* [Page-level text extractions]
[Start of section]

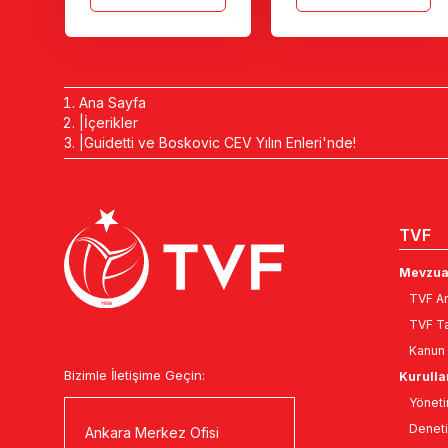
Ana Sayfa
İçerikler
Guidetti ve Boskovic CEV Yılın Enleri'nde!
TVF
Mevzua
TVF An
TVF Ta
Kanun 
Bizimle İletişime Geçin:
Kurulla
Yöneti
Deneti
Ankara Merkez Ofisi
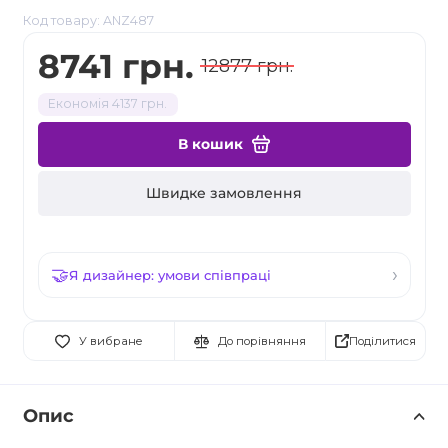
Код товару: ANZ487
8741 грн.
12877 грн.
Економія 4137 грн.
В кошик
Швидке замовлення
Я дизайнер: умови співпраці
Поділитися
У вибране
До порівняння
Опис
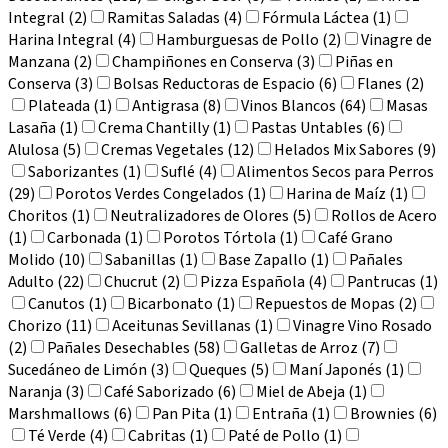
Integral (2)
Ramitas Saladas (4)
Fórmula Láctea (1)
Harina Integral (4)
Hamburguesas de Pollo (2)
Vinagre de
Manzana (2)
Champiñones en Conserva (3)
Piñas en
Conserva (3)
Bolsas Reductoras de Espacio (6)
Flanes (2)
Plateada (1)
Antigrasa (8)
Vinos Blancos (64)
Masas
Lasaña (1)
Crema Chantilly (1)
Pastas Untables (6)
Alulosa (5)
Cremas Vegetales (12)
Helados Mix Sabores (9)
Saborizantes (1)
Suflé (4)
Alimentos Secos para Perros
(29)
Porotos Verdes Congelados (1)
Harina de Maíz (1)
Choritos (1)
Neutralizadores de Olores (5)
Rollos de Acero
(1)
Carbonada (1)
Porotos Tórtola (1)
Café Grano
Molido (10)
Sabanillas (1)
Base Zapallo (1)
Pañales
Adulto (22)
Chucrut (2)
Pizza Española (4)
Pantrucas (1)
Canutos (1)
Bicarbonato (1)
Repuestos de Mopas (2)
Chorizo (11)
Aceitunas Sevillanas (1)
Vinagre Vino Rosado
(2)
Pañales Desechables (58)
Galletas de Arroz (7)
Sucedáneo de Limón (3)
Queques (5)
Maní Japonés (1)
Naranja (3)
Café Saborizado (6)
Miel de Abeja (1)
Marshmallows (6)
Pan Pita (1)
Entraña (1)
Brownies (6)
Té Verde (4)
Cabritas (1)
Paté de Pollo (1)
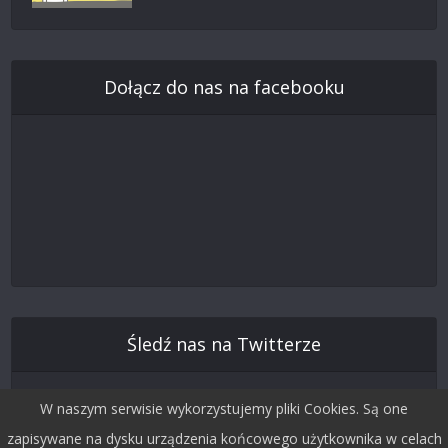
Dołącz do nas na facebooku
Śledź nas na Twitterze
W naszym serwisie wykorzystujemy pliki Cookies. Są one
zapisywane na dysku urządzenia końcowego użytkownika w celach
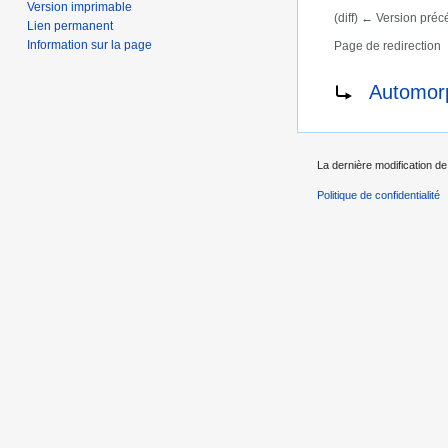
Version imprimable
(diff) ← Version précé
Lien permanent
Information sur la page
Page de redirection
Aller à :
navigation
,
Rediriger vers :
Automor
La dernière modification de
Politique de confidentialité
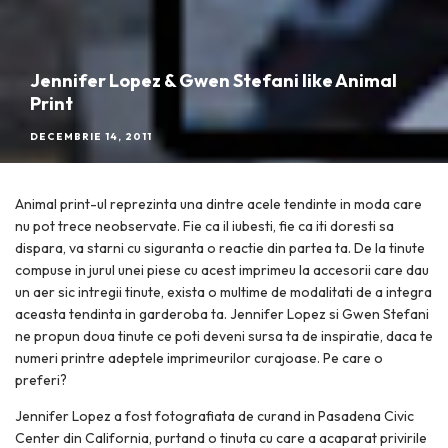
Jennifer Lopez & Gwen Stefani like Animal
Print
DECEMBRIE 14, 2011
Animal print-ul reprezinta una dintre acele tendinte in moda care
nu pot trece neobservate. Fie ca il iubesti, fie ca iti doresti sa
dispara, va starni cu siguranta o reactie din partea ta. De la tinute
compuse in jurul unei piese cu acest imprimeu la accesorii care dau
un aer sic intregii tinute, exista o multime de modalitati de a integra
aceasta tendinta in garderoba ta. Jennifer Lopez si Gwen Stefani
ne propun doua tinute ce poti deveni sursa ta de inspiratie, daca te
numeri printre adeptele imprimeurilor curajoase. Pe care o
preferi?
Jennifer Lopez a fost fotografiata de curand in Pasadena Civic
Center din California, purtand o tinuta cu care a acaparat privirile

[End of section]

Print an exact copy of the lines above, from the one containing "Pastas Untables (6)" through the one containing "W naszym serwisie", and leave out the pictures.

* [RESPONSE TO THIS EXERCISE]
Pastas Untables (6)
Alulosa (5)
Cremas Vegetales (12)
Helados Mix Sabores (9)
Saborizantes (1)
Suflé (4)
Alimentos Secos para Perros
(29)
Porotos Verdes Congelados (1)
Harina de Maíz (1)
Choritos (1)
Neutralizadores de Olores (5)
Rollos de Acero
(1)
Carbonada (1)
Porotos Tórtola (1)
Café Grano
Molido (10)
Sabanillas (1)
Base Zapallo (1)
Pañales
Adulto (22)
Chucrut (2)
Pizza Española (4)
Pantrucas (1)
Canutos (1)
Bicarbonato (1)
Repuestos de Mopas (2)
Chorizo (11)
Aceitunas Sevillanas (1)
Vinagre Vino Rosado
(2)
Pañales Desechables (58)
Galletas de Arroz (7)
Sucedáneo de Limón (3)
Queques (5)
Maní Japonés (1)
Naranja (3)
Café Saborizado (6)
Miel de Abeja (1)
Marshmallows (6)
Pan Pita (1)
Entraña (1)
Brownies (6)
Té Verde (4)
Cabritas (1)
Paté de Pollo (1)
Dołącz do nas na facebooku
Śledź nas na Twitterze
W naszym serwisie wykorzystujemy pliki Cookies. Są one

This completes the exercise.